Don January | |
---|---|
Personal information | |
Full name | Donald Ray January |
Born |
Plainview, Texas |
November 20, 1929
Nationality | United States |
Spouse | Patricia |
Children | Cherie, Richard, Tim |
Career | |
College | North Texas State College |
Turned professional | 1956 |
Retired | 1999 |
Former tour(s) |
PGA Tour Senior PGA Tour |
Professional wins | 44 |
Number of wins by tour | |
PGA Tour | 10 |
PGA Tour Champions | 22 (tied 6th all time) |
Other | 12 |
Best results in major championships (wins: 1) |
|
Masters Tournament | T4: 1971 |
U.S. Open | 3rd: 1967 |
The Open Championship | DNP |
PGA Championship | Won: 1967 |
Achievements and awards | |
Vardon Trophy | 1976 |
Donald Ray January (born November 20, 1929) is an American retired professional golfer.
Born in Plainview, Texas, January graduated from Sunset High School in Dallas.

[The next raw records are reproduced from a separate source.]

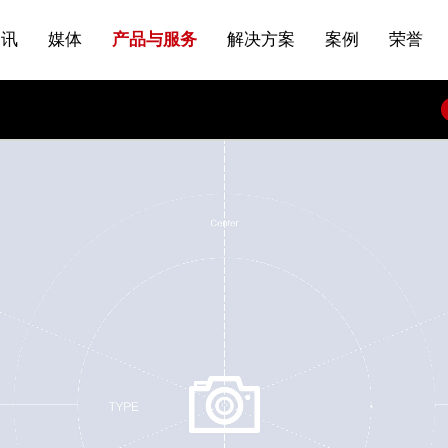
站点公告
船舶与海洋
商标证书
常见问题FAQ
来访预约
电子邀请函
条
产品&服务系列一 | 第01条
应用领域8
VR专题三
产品与服务分类07
资讯
媒体
产品与服务
解决方案
案例
荣誉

He was a member of the North Texas State golf team that won four consecutive NCAA Division I titles from 1949-52.
While in college as a sophomore, as part of his scholarship, he helped teach a beginning golf class, where he met his future wife, Patricia "Pat" Rushing. They both graduated in 1953 and eloped to Ardmore, Oklahoma. They lived in San Antonio while Don was in the Air Force, and began their family — two boys and a girl.
January won 10 PGA Tour titles, though never more than one in a year, with his most notable at the 1967 PGA Championship, an 18-hole playoff victory over Don Massengale. January had lost the 1961 PGA Championship in a playoff to Jerry Barber when his 68, the lowest losing score ever in an 18-hole playoff for a major championship, was bested by Barber's 67. He won the Vardon Trophy for lowest scoring average in 1976 at the age of 47. He was a member of the U.S. Ryder Cup team in both 1965 and 1977.
January was responsible for a change to the Rules of Golf. During the 1963 Phoenix Open, January had a putt roll up to the lip of the hole and stop. January claimed that the ball was still moving, and waited for seven minutes for the ball to drop (it never did). Rule 16-2 was revised in 1964 to state that players had to tap the ball in within ten seconds or be penalized.
In the period between his last PGA Tour win and the start of the Senior PGA Tour, January devoted most of his professional efforts to a golf course design business, JanMart Enterprises, that he had established with fellow Texan and PGA Tour golfer Billy Martindale.